Thesis or dissertation
Date of this Version
In the last decade, Pennsylvania has rapidly become the second largest producer of natural gas within the United States, the world’s largest producer. However, amidst an era of weakened federal and state regulation for oil and gas extraction, land use decision making for unconventional natural gas drilling (UNGD) in Pennsylvania has been placed squarely on local governments. Through document review of community comprehensive plans and zoning ordinances, this project aims to understand the mechanisms used to make decisions for UNGD at the local government level and understand how public health considerations are factored into decision making. Interviews of local officials, state officials, community planners, lawyers, and environmental advocates helped inform context of the debate and political arena for UNGD in Pennsylvania.

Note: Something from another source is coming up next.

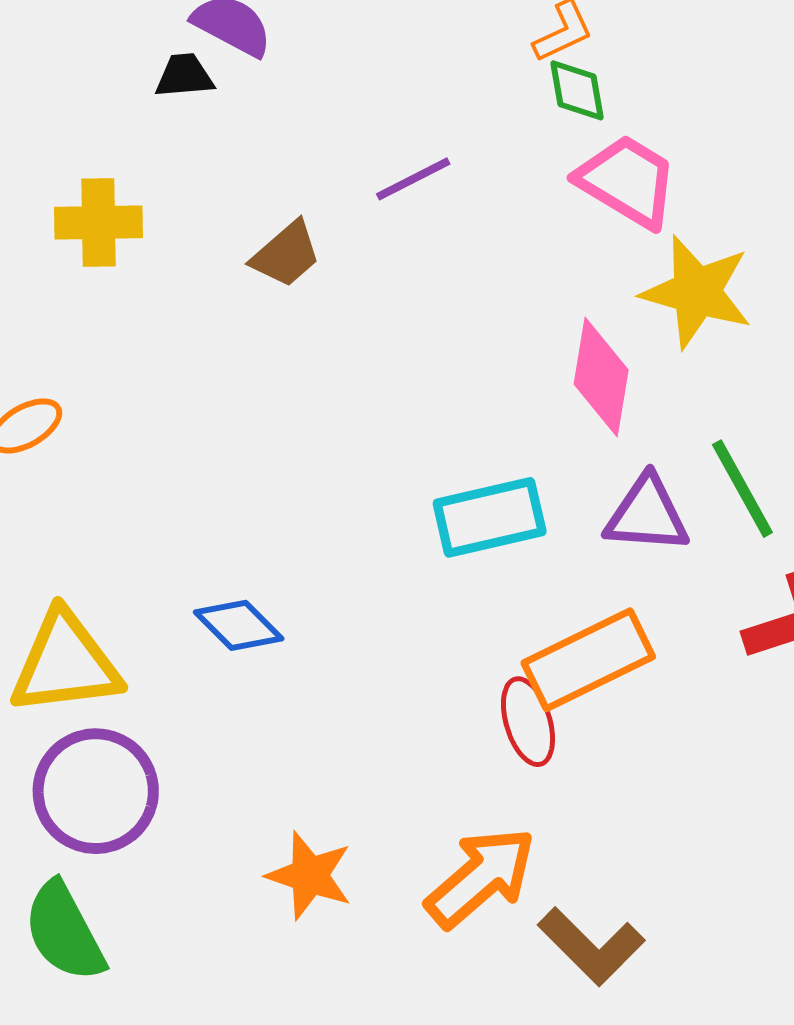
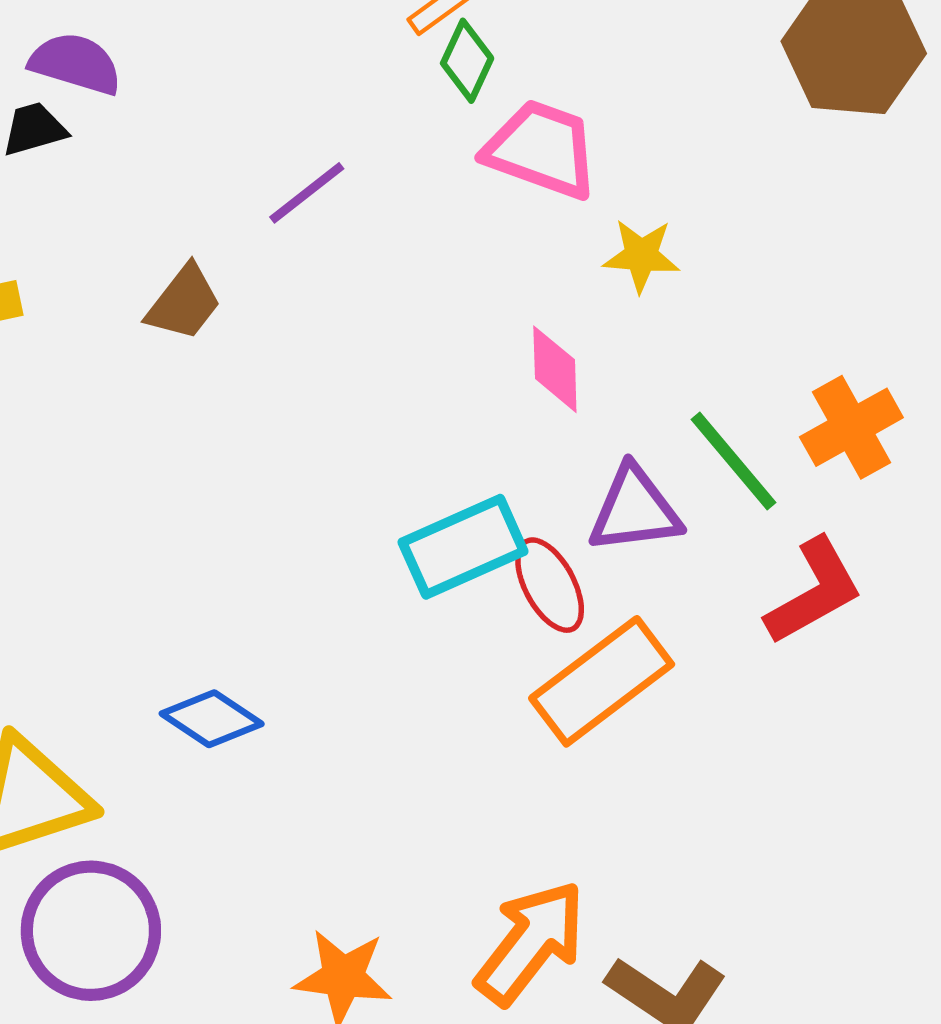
green diamond: (577, 90) -> (467, 61), turned 46
yellow star: (697, 292) -> (641, 256), size x0.6
pink diamond: (601, 377) -> (555, 369), size x0.7
red ellipse: (528, 722) -> (550, 585), moved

State context through legislation, the Pennsylvania Constitution, Commonwealth and Supreme Court decisions, and political motivations are explored to understand the groundwork that has given local governments responsibility for UNGD policy. Socioeconomic disparities were found in the ability for some municipalities to plan for UNGD development. Municipalities without direct planning measures in place face circumstances in which UNGD infrastructure is developed within 1,000 feet of residential dwellings and public-school grounds. These communities often assume more risk in terms of adverse health impacts related to air quality, and simultaneously have more risk-adverse populations. Furthermore, hearsay, media, and personal financial gains influence local decision makers in their mechanisms for making land use policy decisions related to UNGD. The Mars Area School District in Butler County and the Ft. Cherry School District in Washington County, two school districts offered UNGD leases on school grounds, are used as case studies to understand the environmental health disparities at play in western Pennsylvania.